The underlined emphasis of the words “were” are the original, suggesting a pre-existing state in which certain parts of “the waters” were in different places – “under” or “above”. That would have been a consequence of what happened in Day One. And Day One was about inflationary cosmology.
Greene identifies one specific consequence of inflationary cosmology which was crucial to the formation of the universe as we see it today.
Why some of “the waters” were “under”, and others “above”, the “Firmament”
According to Greene, “the initial nonuniformity that ultimately resulted in the formation of stars and galaxies came from quantum mechanics.” Like particles, fields are also subject to quantum phenomena, so the “rate of change” of a field is not uniform but “will undulate up or down” at various speeds, or “assume a strange mixture of many different rates of change, and hence its value will undergo a frenzied, fuzzy, random jitter.” This means that the “amount of energy in one location would have been a bit different to what it was in another.”

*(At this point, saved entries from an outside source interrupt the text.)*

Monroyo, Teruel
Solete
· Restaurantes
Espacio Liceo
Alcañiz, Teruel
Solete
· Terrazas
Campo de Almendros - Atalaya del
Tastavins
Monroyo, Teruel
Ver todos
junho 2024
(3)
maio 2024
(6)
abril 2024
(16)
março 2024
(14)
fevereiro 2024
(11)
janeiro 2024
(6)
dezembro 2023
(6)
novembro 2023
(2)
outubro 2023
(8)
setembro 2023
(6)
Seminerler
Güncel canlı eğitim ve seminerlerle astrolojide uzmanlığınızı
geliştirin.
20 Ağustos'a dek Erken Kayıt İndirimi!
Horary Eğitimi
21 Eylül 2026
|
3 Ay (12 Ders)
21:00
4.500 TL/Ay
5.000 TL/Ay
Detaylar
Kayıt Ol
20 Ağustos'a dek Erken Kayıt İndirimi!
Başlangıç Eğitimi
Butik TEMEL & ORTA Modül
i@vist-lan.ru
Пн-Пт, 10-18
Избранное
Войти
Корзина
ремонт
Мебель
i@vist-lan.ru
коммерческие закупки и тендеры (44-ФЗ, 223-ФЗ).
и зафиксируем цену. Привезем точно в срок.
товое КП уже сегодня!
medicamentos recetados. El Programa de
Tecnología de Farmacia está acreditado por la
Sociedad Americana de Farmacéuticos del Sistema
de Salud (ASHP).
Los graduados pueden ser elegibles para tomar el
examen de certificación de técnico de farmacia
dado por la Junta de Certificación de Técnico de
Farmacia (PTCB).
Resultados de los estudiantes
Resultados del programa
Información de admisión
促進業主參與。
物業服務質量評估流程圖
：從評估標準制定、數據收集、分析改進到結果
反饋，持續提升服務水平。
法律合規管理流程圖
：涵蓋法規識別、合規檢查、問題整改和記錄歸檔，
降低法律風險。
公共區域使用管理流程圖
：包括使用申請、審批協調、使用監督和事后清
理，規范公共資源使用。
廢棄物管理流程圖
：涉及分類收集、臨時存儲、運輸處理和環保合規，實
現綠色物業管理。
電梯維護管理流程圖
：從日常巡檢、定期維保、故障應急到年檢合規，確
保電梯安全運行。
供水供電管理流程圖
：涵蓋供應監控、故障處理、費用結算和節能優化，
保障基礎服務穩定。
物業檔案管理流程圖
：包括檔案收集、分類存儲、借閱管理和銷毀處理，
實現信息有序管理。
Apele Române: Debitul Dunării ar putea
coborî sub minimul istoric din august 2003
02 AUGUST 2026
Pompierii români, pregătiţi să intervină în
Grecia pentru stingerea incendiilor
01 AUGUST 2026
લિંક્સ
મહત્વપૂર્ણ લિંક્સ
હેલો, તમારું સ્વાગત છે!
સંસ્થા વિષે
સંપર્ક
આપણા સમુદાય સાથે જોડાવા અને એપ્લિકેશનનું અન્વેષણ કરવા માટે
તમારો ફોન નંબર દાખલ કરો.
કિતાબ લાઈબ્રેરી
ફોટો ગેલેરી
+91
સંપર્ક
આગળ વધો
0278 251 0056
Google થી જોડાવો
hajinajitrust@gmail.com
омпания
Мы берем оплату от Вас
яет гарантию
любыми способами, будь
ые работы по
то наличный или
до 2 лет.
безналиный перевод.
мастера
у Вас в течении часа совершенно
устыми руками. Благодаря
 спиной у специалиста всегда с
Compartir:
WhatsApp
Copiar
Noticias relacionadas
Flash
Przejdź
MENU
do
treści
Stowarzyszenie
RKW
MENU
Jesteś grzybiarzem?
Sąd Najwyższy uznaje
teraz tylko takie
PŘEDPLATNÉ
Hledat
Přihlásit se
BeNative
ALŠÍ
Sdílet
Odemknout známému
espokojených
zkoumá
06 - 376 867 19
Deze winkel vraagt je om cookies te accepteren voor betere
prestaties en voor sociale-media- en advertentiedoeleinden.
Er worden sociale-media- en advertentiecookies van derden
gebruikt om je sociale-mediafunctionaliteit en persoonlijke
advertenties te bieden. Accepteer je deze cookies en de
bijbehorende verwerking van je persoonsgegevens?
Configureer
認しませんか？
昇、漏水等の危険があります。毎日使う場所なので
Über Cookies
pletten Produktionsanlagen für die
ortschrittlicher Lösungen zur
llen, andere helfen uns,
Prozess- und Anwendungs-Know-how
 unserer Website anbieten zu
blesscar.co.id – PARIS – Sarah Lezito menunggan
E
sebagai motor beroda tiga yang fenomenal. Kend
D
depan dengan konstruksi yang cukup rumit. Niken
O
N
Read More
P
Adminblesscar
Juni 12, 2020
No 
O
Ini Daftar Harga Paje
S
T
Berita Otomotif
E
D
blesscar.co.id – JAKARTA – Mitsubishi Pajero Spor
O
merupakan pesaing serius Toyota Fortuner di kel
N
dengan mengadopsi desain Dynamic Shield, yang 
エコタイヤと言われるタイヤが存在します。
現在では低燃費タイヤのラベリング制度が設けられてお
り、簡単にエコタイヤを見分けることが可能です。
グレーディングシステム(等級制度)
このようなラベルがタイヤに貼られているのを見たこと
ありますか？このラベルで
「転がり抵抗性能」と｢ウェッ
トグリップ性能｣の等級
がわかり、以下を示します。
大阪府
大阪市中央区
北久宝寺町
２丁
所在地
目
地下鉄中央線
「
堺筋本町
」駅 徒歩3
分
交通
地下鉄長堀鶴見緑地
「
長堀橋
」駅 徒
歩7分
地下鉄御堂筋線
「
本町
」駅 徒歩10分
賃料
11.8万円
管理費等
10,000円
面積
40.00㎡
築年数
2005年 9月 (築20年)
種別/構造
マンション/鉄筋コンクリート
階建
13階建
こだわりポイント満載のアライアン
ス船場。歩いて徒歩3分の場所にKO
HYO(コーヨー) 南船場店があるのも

These small differences in the quantum world of the pre-inflationary universe were then amplified by inflationary expansion, causing certain areas of the expanding universe to be more ‘dense’ in particles and energy than others. This has been confirmed by measurements of the temperature differences of microwave photons arriving from space. Greene says that “observations have shown that … tiny temperature differences fill out a particular pattern on the sky …,” confirming slight differences in the density of matter and energy in different locations in the universe. And these variations were “set down nearly 14 billion years ago … [and arose] from quantum uncertainty.”
Greene attributes these variations to the inflaton (Higgs) field, to which we referred in Day One. Scientists believe that this field was the engine for inflationary expansion in the earliest moments of the universe. According to Greene, the inflaton field “reached the value of lowest energy at different places at slightly different moments. In turn, inflationary expansion shut off at slightly different times at different locations in space, so that the amount of spatial expansion at different locations varied slightly …”
This resulted in different densities of matter and energy in different regions of space, or more accurately, the expanding universe. According to Rees, “slightly overdense regions, expanding slower than average, were destined to become galaxies and clusters; others, slightly underdense, were destined to become voids.”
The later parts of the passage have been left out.